Abstract

Present psychiatric facilities in general hospitals are extremely inadequate. Only 279 of 4,761 United States general hospitals offer any kind of adequate inpatient psychiatric service. Although half of all hospital beds are now used for treatment of chronic mental illness, yet general hospitals provide only 4% of beds for acute psychiatric disorders. Psychiatric personnel is below minimum numbers. Training programs are insufficient to meet the demands, as witness 14 completed units unable to operate for lack of personnel. Only 309 of the total 4,761 general hospitals train psychiatric personnel. Medical schools do not place enough emphasis on psychiatric teaching, training, treatment, and research in general hospitals.

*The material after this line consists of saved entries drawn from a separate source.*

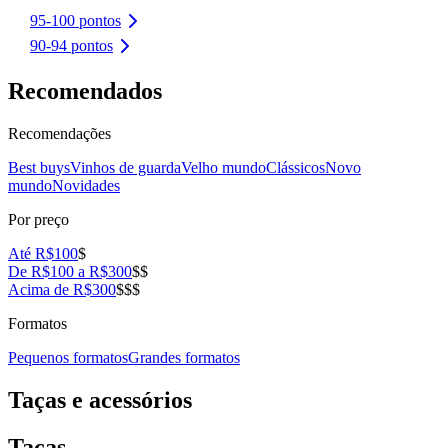
95-100 pontos
90-94 pontos
Recomendados
Recomendações
Best buys
Vinhos de guarda
Velho mundo
Clássicos
Novo
mundo
Novidades
Por preço
Até R$100
$
De R$100 a R$300
$$
Acima de R$300
$$$
Formatos
Pequenos formatos
Grandes formatos
Taças e acessórios
Taças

Only 52 of the 73 medical schools use them, and only 9 use all clinical departments for the integration of psychiatry. Voluntary health insurance coverage of psychiatric disorders is disgracefully lacking. Only 10% of Blue Cross and 4% of Blue Shield plans studied provide the same benefits for psychiatric as for other medical disorders. The rest discriminate as to days, benefits, or dollar maximums. Half completely exclude psychiatric problems. In view of these urgent deficiencies the following recommendation has been made: that psychiatrists give attention to general hospital problems in order to help integrate psychiatry into medicine, thereby reducing chronic mental illness and providing beds for private-practicing psychiatrists.